Did the band play The Last Post in chorus?
And did the pipes play the Flowers of the Forest?

Did you leave a wife or a sweetheart behind
In some faithful heart is your memory enshrined?
Although, you died back in 1916,
In that faithful heart are you forever 19?
Or are you a stranger without even a name,
Enclosed in forever behind the glass frame,
In an old photograph, torn, battered and stained,
And faded to yellow in a brown leather frame?

Did they beat the drum slowly, did they play the fife lowly?
Did they sound the death march as they lowered you down?
Did the band play The Last Post in chorus?
And did the pipes play the Flowers of the Forest?

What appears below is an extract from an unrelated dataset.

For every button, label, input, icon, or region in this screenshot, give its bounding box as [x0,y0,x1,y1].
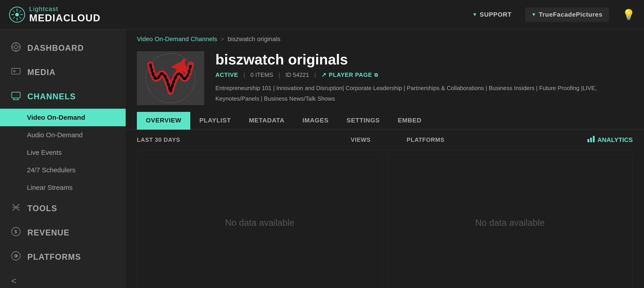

The sun now it shines on the green fields of France;
There’s a warm summer breeze that makes the red poppies dance.
And look how the sun shines from under the clouds
There’s no gas, no barbed wire, there’s no guns firing now.
But here in this graveyard it’s still No Man's Land
The countless white crosses stand mute in the sand
To man's blind indifference to his fellow man.
To a whole generation that were butchered and damned.

Did they beat the drum slowly, did they play the fife lowly?
Did they sound the death march as they lowered you down?
Did the band play The Last Post in chorus?
And did the pipes play the Flowers of the Forest?

Ah young Willie McBride, I can’t help wonder why,
Do those that lie here know why did they die?
And did they believe when they answered the cause,
Did they really believe that this war would end wars?
Well the sorrow, the suffering, the glory, the pain,
The killing and dying, were all done in vain.
For Willie McBride, it all happened again,
And again, and again, and again, and again.

Did they beat the drum slowly, did they play the fife lowly?
Did they sound the death march as they lowered you down?
Did the band play The Last Post in chorus?
And did the pipes play the Flowers of the Forest?

Did they beat the drum slowly, did they play the fife lowly?
Did they sound the death march as they lowered you down?
Did the band play The Last Post in chorus?
And did the pipes play the Flowers of the Forest?